Module Purpose Julia Equivalent
view.rs StridedArrayView/StridedArrayViewMut types with slicing, permutation, reshape, broadcast stridedview.jl
element_op.rs Element operations (Identity, Conj, Transpose, Adjoint) with type-level composition FN, FC, FT, FA
kernel.rs StridedView/StridedViewMut internal wrappers, _mapreduce_kernel! implementation mapreduce.jl
map.rs map_into, zip_map2_into, zip_map3_into, zip_map4_into Base.map!
reduce.rs reduce, reduce_axis, mapreducedim_into Base.mapreduce, Base.mapreducedim!
broadcast.rs CaptureArgs, promoteshape, broadcast_into, Arg, Scalar broadcast.jl
ops.rs High-level operations: copy_into, add, mul, axpy, fma, sum, dot, symmetrize_into Various
order.rs Dimension ordering algorithm - sorts dimensions by stride magnitude indexorder
block.rs Block size computation to fit within L1 cache (_computeblocks) _computeblocks
fuse.rs Dimension fusion for contiguous dimensions _mapreduce_fuse!
auxiliary.rs Helper functions: index_order, normalize_strides, simplify_dims auxiliary.jl

Cache Optimization Strategy

The library uses a blocking strategy faithful to Strided.jl:

  1. Dimension Fusion: Contiguous dimensions are fused to reduce loop overhead (_mapreduce_fuse!)
  2. Dimension Reordering: Dimensions are sorted by stride importance for optimal cache access (_mapreduce_order!)
  3. Tiled Iteration: Operations are blocked into tiles fitting L1 cache (_computeblocks)
  4. Contiguous Fast Paths: Contiguous arrays bypass blocking for direct iteration

Key Constants

Constant Value Julia Equivalent
BLOCK_MEMORY_SIZE 32KB BLOCKMEMORYSIZE
CACHE_LINE_SIZE 64 bytes _cachelinelength

Dependencies

  • mdarray (v0.7.2): Base multidimensional array type
  • num-traits/num-complex: Numeric trait bounds
  • thiserror: Error type derivation
  • bytemuck: POD trait for byte-copy fast paths

Julia Port Status

Fully Ported (98%)

Julia Module Rust Module Status
StridedViews.jl/stridedview.jl view.rs ✅ Complete
StridedViews.jl/auxiliary.jl auxiliary.rs ✅ Complete
Strided.jl/mapreduce.jl kernel.rs, map.rs, reduce.rs, fuse.rs, block.rs, order.rs ✅ Complete
Strided.jl/broadcast.jl broadcast.rs ✅ Complete
Strided.jl/convert.jl (via copy_into) ✅ Complete
Strided.jl/macros.jl N/A ⚠️ Not needed (Rust type system)

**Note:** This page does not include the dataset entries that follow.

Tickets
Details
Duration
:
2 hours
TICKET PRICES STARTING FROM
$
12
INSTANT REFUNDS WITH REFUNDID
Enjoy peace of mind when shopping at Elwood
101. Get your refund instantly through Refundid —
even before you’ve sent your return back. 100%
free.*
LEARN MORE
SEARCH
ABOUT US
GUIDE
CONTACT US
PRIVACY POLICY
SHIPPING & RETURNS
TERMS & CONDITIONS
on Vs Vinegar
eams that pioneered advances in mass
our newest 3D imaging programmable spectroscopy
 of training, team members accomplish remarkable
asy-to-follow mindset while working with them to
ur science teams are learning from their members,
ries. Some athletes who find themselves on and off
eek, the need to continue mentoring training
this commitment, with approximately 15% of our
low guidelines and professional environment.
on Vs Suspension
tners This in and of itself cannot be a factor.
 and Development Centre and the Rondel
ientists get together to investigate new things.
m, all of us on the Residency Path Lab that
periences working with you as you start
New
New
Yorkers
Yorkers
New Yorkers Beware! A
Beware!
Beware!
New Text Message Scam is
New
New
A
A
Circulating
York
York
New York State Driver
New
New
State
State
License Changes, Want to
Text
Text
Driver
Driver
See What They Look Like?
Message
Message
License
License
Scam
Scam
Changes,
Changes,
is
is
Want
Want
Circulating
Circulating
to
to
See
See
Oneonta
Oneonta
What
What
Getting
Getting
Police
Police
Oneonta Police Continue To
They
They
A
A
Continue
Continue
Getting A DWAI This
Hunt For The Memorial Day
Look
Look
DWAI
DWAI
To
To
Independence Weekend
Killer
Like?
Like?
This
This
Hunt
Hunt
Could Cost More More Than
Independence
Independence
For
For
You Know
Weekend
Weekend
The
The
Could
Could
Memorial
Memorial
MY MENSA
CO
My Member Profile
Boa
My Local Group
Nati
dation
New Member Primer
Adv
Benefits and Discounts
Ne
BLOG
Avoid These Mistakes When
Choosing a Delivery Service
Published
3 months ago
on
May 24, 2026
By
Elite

Key Julia Functions → Rust Equivalents

Julia Rust Notes
StridedView(array) StridedArrayView::new() Const-generic N
sview(a, indices...) view.slice() Zero-copy slicing
sreshape(a, dims) view.sreshape_strided() Stride-preserving reshape
permutedims(a, perm) view.permute() Zero-copy permutation
Base.map!(f, dest, srcs...) map_into, zip_map*_into Up to 4 sources
Base.mapreducedim!(f, op, dest, src) mapreducedim_into Dimension reduction
promoteshape(dims, arrays...) promoteshape, promoteshape2, promoteshape3 Broadcasting
CaptureArgs CaptureArgs<F, A> Lazy broadcast

Reference Materials

The extern/ directory contains reference implementations:

  • extern/Strided.jl/: Original Julia implementation (fully ported)
  • extern/StridedViews.jl/: Julia package defining the StridedView type (fully ported)
  • extern/mdarray/: The Rust mdarray crate source for reference

Design documentation:

  • docs/STRIDED_DESIGN.md: Detailed analysis of Julia implementations and Rust porting guide

Key Design Decisions

  1. Const generics for dimension count: StridedView<T, N> where N is const
  2. Type-level element operations: Avoid runtime dispatch for conj/transpose via the ElementOp trait
  3. Result-based error handling: Return Result<_, StridedError> for invalid operations
  4. Trait-based extensibility: ElementOp, Reduce, Map traits for customization

Remaining Work (TODO)

  • Explore explicit SIMD intrinsics to close remaining gap with Julia's @simd

Performance Notes

See README.md for benchmark results comparing Rust strided vs naive baselines and Julia Strided.jl.